Extended Data Figure 3: Mitochondrial localization of endogenous TNAP in BAT and non-thermogenic fat cells.

(a) Confocal fluorescence images showing subcellular localization of endogenous TNAP in brown adipocytes (upper and middle panels) and hepatocytes (lower panels). Primary brown preadipocytes were prepared from Alpl fl/fl mice, transduced with either AdGFP (WT) or AdCRE (ALPL KO) on day 4 of differentiation, and fixed for imaging on day 8. Arrows denote selected peri-nuclear areas of TNAP signal that colocalize with mitochondria signal. Antibodies for TNAP (Red) and HSP60 (Green) were used to visualize TNAP and mitochondria. Scale bar: 5 μm.

(b) Pearson’s Correlation Coefficient (PCC) analysis showing the extent of colocalization of TNAP with mitochondria in indicated cell types; n=10 cells per group; data are presented as means ± SEM; statistical significance was calculated by one-way ANOVA with Bonferroni’s multiple comparisons test.

(c) Western-blot analysis on TNAP in WT versus KO cells. Vinculin (VCL) blot was used as a sample preparation control.

(d) Confocal fluorescence microscopic images showing subcellular localization of endogenous TNAP in different cell types. PTEC stands for kidney proximal tubule epithelial cells. Anti-TNAP and anti-HSP60 were used to visualize TNAP and mitochondria, respectively. Scale bar: 5 μm.

(e) Western-blot analysis on TNAP and mitochondrial markers in mitochondria preparations from BAT of cold-acclimated, WT vs Adipo-Alpl KO mice. Blots were processed in parallel with samples derived from the same experiment.

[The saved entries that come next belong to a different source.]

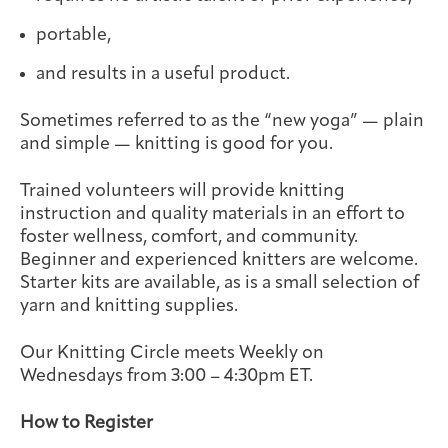
Integrative Oncology
portable,
Health Care
Patient Navigator
Getting Here
Donor Dashboard
Professionals
Training
and results in a useful product.
Sometimes referred to as the “new yoga” — plain
and simple — knitting is good for you.
Artist in Residence
Contact
Trained volunteers will provide knitting
Program
instruction and quality materials in an effort to
foster wellness, comfort, and community.
Beginner and experienced knitters are welcome.
Starter kits are available, as is a small selection of
yarn and knitting supplies.
Our Knitting Circle meets Weekly on
Wednesdays from 3:00 – 4:30pm ET.
How to Register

(f) Western-blot analysis of the insoluble fraction of mitochondria extract treated with Phospholipase-C, phosphatidylinositol-specific (PI-PLC), followed by ultracentrifugation, showing that PLC treatment releases TNAP from membranes. P: pellet; and S: supernatant. Mitochondria preparation was fragmented by sonication before treatment. Blots were processed in parallel with samples derived from the same experiment.